> [The task] Output the records precisely as they stand. Pictures are to be skipped.
- Opening Delimiter -
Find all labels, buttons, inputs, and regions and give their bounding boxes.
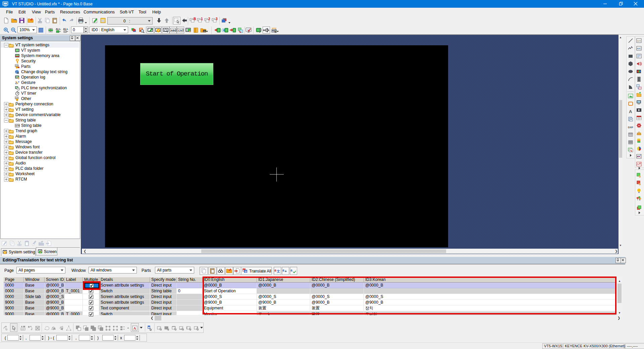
svg-text:1: 1	[201, 17, 203, 21]
svg-text:123: 123	[15, 65, 19, 67]
svg-text:+: +	[285, 269, 287, 273]
svg-text:123: 123	[637, 40, 641, 42]
svg-text:a: a	[290, 268, 292, 272]
svg-text:123: 123	[15, 97, 19, 99]
svg-text:a: a	[274, 268, 276, 272]
svg-text:CNT: CNT	[178, 29, 184, 32]
svg-text:ALL: ALL	[56, 28, 61, 31]
svg-text:3: 3	[216, 17, 218, 21]
svg-text:123: 123	[21, 328, 24, 330]
svg-text:ALL: ALL	[63, 28, 68, 31]
svg-text:A: A	[133, 326, 136, 330]
svg-text:文: 文	[276, 269, 280, 273]
svg-text:ABC: ABC	[171, 29, 176, 32]
svg-text:ABC: ABC	[637, 47, 642, 50]
svg-text:文: 文	[245, 270, 247, 273]
svg-text:a: a	[282, 268, 284, 272]
svg-text:B: B	[194, 17, 196, 21]
svg-text:STR: STR	[15, 124, 20, 127]
svg-text:2: 2	[208, 17, 210, 21]
svg-text:A: A	[629, 109, 632, 114]
svg-text:DXF: DXF	[628, 126, 633, 129]
svg-text:a: a	[243, 269, 244, 271]
svg-text:A: A	[17, 71, 19, 74]
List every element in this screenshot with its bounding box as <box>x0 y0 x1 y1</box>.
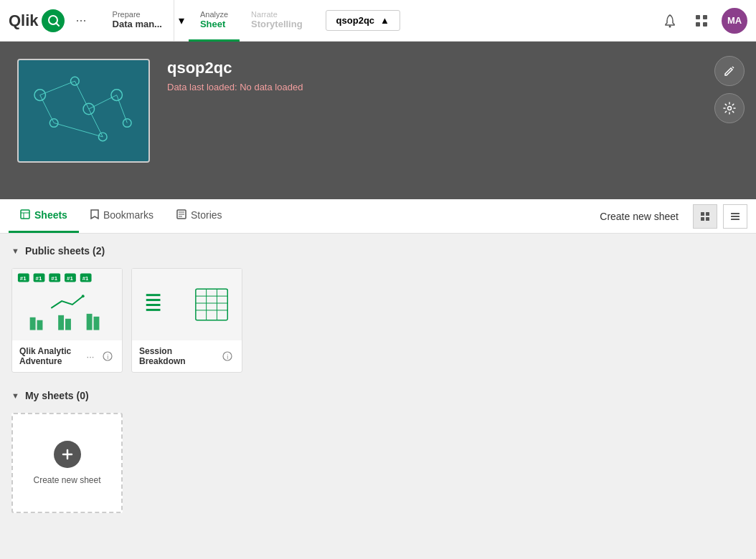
- Closing Delimiter -
> [Result of the task]
Find all labels, buttons, inputs, and regions and give their bounding boxes.
svg-text:1: 1	[201, 17, 203, 21]
svg-text:123: 123	[15, 65, 19, 67]
svg-text:+: +	[285, 269, 287, 273]
svg-text:123: 123	[637, 40, 641, 42]
svg-text:a: a	[290, 268, 292, 272]
svg-text:123: 123	[15, 97, 19, 99]
svg-text:a: a	[274, 268, 276, 272]
svg-text:CNT: CNT	[178, 29, 184, 32]
svg-text:ALL: ALL	[56, 28, 61, 31]
svg-text:3: 3	[216, 17, 218, 21]
svg-text:123: 123	[21, 328, 24, 330]
svg-text:ALL: ALL	[63, 28, 68, 31]
svg-text:A: A	[133, 326, 136, 330]
svg-text:文: 文	[276, 269, 280, 273]
svg-text:ABC: ABC	[171, 29, 176, 32]
svg-text:ABC: ABC	[637, 47, 642, 50]
svg-text:文: 文	[245, 270, 247, 273]
svg-text:a: a	[282, 268, 284, 272]
svg-text:B: B	[194, 17, 196, 21]
svg-text:STR: STR	[15, 124, 20, 127]
svg-text:2: 2	[208, 17, 210, 21]
svg-text:A: A	[629, 109, 632, 114]
svg-text:DXF: DXF	[628, 126, 633, 129]
svg-text:a: a	[243, 269, 244, 271]
svg-text:A: A	[17, 71, 19, 74]
List every element in this screenshot with its bounding box as <box>x0 y0 x1 y1</box>.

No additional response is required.